Nun sind solche Debatten nicht ganz neu und alle wissen, auch die größten Anhänger eines sich auf die Rolle als Rahmensetzers reduzierenden Staates, dass der schon immer und auf widersprüchliche Weise Mitspieler ist. Solange das mit den Normativen privater Aneignungslogik kompatibel ist, regt sich auch kaum jemand auf.

»Die Entscheidungen trifft die Wirtschaft«

Der Aufschrei angesichts von Altmaiers Überlegungen ist nun vielstimmig, dem Wettbewerbshüter mag etwas anderes ein Dorn im Auge sein als dem Konzernvorstand. Mal geht es um den heiligen Markt, mal um die Macht darin. 

Auf den Punkt bringt letzteres der Chef des Bundesverbands der Deutschen Industrie, der wie andere Kapitalverbände auch Altmaiers Vorstoß im Grunde begrüßt. Das Aber liegt auf dem Feld des Demokratischen: »Die Entscheidungen über Investitionen trifft die Wirtschaft«, darauf pocht Dieter Kempf.

Dies ist der entscheidende Punkt bei der Debatte über die Industriepolitik. Gemacht wird eine solche so oder so. Wie sie ausgestaltet ist, bleibt eine Frage politischer Machtverhältnisse. Und ob sie sich als Primat gegenüber ökonomischer Macht auch durchsetzen kann, ist offen. 

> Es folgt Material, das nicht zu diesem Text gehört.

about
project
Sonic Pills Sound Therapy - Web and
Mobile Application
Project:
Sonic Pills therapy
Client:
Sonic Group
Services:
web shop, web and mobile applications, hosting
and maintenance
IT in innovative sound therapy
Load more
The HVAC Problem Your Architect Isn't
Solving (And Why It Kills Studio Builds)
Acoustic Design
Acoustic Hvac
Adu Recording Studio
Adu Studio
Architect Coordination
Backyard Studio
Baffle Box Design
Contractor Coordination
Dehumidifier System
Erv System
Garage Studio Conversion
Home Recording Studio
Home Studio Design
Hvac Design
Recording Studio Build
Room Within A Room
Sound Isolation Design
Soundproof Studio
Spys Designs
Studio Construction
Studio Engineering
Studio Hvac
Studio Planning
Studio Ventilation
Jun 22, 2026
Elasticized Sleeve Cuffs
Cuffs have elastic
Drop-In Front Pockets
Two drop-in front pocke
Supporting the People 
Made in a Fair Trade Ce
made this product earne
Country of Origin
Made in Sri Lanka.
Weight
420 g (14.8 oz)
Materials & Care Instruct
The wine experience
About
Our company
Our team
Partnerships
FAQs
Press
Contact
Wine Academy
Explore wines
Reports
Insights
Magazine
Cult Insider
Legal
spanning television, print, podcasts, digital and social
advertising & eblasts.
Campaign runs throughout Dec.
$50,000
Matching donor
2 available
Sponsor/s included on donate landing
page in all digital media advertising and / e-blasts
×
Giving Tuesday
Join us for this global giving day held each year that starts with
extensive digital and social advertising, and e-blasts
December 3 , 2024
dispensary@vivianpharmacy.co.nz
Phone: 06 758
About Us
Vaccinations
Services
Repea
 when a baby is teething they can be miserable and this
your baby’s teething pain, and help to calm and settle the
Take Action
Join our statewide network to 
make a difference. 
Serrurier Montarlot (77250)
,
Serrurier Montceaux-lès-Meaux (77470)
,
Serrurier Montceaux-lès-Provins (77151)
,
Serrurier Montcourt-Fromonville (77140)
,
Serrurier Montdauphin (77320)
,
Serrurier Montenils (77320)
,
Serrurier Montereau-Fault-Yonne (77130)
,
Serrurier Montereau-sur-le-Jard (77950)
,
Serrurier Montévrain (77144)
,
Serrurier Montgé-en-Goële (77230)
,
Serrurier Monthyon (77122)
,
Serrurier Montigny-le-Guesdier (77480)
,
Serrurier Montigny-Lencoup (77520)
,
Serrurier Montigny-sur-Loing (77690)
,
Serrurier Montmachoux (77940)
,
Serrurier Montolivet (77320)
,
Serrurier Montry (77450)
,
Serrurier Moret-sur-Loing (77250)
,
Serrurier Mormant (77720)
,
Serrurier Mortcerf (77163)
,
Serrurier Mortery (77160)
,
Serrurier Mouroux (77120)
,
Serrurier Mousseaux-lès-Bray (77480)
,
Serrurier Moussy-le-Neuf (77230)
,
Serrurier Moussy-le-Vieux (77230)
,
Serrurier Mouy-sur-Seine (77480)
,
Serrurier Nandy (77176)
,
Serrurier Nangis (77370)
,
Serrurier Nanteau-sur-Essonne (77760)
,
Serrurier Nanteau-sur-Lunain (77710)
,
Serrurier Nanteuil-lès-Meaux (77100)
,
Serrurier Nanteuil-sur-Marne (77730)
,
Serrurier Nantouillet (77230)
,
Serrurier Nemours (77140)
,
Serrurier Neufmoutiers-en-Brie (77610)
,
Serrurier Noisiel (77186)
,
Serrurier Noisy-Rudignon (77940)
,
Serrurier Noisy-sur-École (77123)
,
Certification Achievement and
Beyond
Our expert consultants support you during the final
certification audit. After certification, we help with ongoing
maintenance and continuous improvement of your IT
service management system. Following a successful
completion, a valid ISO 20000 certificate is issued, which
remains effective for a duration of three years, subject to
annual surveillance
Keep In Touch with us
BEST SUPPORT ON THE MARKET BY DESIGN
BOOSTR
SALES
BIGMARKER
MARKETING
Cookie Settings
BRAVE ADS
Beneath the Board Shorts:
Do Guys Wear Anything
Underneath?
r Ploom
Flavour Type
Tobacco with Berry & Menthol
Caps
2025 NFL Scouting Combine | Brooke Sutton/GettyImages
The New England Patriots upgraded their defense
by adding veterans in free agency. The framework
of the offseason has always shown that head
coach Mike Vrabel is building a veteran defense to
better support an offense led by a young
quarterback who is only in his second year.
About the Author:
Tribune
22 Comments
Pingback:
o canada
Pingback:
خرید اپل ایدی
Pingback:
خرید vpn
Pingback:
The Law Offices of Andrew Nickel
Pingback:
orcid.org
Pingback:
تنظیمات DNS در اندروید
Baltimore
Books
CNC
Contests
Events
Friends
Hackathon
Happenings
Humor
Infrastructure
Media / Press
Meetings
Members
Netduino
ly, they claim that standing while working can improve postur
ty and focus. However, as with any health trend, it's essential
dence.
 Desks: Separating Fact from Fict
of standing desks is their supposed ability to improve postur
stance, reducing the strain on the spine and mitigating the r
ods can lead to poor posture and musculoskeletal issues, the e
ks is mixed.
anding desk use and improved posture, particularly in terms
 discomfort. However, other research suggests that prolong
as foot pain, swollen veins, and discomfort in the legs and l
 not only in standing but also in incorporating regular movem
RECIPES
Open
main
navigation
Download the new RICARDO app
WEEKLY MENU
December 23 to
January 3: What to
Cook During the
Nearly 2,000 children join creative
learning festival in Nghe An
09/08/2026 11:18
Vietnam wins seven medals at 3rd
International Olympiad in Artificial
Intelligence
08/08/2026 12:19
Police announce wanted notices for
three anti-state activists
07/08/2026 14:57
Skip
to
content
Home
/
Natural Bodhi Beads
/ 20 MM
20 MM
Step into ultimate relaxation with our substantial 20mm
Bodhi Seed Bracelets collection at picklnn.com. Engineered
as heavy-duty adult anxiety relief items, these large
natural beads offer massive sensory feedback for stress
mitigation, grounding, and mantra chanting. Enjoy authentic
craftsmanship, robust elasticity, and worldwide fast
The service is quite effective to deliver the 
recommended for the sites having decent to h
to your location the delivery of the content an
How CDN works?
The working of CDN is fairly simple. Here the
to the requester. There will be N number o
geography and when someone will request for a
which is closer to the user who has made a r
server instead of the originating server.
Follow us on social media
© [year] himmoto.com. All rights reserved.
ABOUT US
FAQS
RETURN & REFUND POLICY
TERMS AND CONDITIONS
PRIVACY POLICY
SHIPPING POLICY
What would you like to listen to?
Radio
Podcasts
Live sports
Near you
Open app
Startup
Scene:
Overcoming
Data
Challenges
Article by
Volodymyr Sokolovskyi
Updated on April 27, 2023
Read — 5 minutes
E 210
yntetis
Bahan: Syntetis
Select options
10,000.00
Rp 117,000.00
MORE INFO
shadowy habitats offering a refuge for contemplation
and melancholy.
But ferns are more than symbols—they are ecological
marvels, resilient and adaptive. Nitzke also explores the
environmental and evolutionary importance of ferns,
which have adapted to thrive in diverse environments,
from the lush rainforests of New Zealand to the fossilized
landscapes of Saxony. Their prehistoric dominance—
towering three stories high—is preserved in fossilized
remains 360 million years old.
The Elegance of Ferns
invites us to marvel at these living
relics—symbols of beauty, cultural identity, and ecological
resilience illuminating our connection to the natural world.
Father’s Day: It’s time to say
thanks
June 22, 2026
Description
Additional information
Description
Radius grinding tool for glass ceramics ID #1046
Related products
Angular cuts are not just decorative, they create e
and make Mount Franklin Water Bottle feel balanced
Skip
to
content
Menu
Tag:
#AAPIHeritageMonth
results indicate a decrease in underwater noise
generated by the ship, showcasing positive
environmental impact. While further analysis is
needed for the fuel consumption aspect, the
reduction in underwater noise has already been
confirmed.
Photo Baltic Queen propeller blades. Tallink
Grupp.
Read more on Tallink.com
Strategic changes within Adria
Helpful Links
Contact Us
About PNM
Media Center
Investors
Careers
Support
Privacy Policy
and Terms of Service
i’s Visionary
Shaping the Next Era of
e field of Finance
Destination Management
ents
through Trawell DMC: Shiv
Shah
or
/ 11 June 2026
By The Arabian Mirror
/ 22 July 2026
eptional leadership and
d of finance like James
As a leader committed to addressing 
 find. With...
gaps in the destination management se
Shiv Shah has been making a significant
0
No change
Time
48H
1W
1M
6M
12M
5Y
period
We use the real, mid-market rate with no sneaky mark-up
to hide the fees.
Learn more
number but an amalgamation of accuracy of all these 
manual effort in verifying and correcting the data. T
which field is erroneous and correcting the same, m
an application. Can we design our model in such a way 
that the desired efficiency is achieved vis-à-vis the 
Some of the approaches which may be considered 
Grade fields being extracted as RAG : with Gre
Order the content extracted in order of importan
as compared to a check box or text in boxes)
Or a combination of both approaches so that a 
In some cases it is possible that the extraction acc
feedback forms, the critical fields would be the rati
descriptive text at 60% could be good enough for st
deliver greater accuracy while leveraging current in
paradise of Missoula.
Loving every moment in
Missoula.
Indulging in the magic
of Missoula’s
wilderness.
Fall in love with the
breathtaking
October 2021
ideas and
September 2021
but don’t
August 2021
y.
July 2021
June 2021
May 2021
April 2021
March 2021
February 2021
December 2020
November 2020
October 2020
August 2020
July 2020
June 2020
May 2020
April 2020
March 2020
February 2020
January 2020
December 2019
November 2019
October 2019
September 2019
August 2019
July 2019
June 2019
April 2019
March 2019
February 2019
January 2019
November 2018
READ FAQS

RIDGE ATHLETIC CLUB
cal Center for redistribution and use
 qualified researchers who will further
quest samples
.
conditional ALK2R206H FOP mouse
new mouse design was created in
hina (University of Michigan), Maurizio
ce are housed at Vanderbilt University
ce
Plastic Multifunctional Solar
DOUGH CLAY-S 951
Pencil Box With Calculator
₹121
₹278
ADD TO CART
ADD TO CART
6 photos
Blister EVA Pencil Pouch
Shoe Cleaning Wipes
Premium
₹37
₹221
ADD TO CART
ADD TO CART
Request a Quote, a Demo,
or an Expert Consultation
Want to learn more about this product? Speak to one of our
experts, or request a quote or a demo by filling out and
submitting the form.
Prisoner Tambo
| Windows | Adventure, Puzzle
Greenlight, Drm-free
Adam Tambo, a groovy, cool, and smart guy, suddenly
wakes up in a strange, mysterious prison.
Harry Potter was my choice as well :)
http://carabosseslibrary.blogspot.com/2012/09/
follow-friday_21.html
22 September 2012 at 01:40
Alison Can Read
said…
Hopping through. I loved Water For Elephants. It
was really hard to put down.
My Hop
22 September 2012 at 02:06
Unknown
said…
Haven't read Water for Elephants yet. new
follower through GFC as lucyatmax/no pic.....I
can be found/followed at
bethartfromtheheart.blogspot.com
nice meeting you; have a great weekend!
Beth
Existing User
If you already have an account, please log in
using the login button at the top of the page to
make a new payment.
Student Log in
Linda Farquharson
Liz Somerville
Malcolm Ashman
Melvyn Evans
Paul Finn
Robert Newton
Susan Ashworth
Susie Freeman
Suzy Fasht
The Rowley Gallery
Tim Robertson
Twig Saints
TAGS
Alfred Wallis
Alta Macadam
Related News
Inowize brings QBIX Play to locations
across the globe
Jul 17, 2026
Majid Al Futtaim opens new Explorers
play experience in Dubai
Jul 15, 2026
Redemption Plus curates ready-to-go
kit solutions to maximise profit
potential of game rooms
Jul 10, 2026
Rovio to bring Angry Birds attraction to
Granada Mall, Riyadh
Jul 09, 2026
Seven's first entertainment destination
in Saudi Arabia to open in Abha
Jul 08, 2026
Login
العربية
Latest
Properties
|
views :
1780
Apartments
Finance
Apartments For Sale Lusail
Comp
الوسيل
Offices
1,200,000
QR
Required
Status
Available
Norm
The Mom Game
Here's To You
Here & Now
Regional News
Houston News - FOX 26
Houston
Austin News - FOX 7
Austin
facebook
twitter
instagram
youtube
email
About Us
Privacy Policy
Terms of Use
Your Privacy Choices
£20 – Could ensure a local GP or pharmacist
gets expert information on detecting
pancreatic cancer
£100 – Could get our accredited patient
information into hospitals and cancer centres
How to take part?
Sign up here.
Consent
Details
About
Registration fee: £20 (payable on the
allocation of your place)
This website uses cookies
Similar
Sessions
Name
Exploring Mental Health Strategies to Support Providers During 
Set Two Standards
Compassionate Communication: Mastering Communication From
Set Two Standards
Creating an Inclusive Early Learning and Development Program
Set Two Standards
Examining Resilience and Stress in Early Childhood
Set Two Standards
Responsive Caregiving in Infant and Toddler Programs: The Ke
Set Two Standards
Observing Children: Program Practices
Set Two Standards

Private Aneignungslogik, gesellschaftliche Interessen

In der aktuellen Debatte spielen auch – zurückhaltend formuliert: ordnungspolitische und ökonomische Vorlieben in Zeitungsredaktionen eine Rolle, was sich darin ausdrückt, wen man zu einer Kritik an der »Nationalen Industriestrategie 2030« einlädt und wen nicht oder wie man gewichtet.

Dass zum Beispiel unter der Überschrift »Wirtschaft kritisiert Vorstoß von Peter Altmaier« als erster Satz in einem der Berichte zu lesen ist, »führende Vertreter der deutschen Wirtschaft begrüßen den jüngsten industriepolitischen Vorstoß von Bundeswirtschaftsminister Peter Altmaier«, ist schon drollig – aber nicht überraschend. 

Sofern sich das Kapital hier bessere Akkumulationsbedingungen versprechen kann, ist Industriepolitik ja auch nicht schlecht. Wenn es um die »Entscheidungen über Investitionen« geht, fängt erst der Dissens an. Es ist einer zwischen privater Aneignungslogik und gesellschaftlichen Interessen. 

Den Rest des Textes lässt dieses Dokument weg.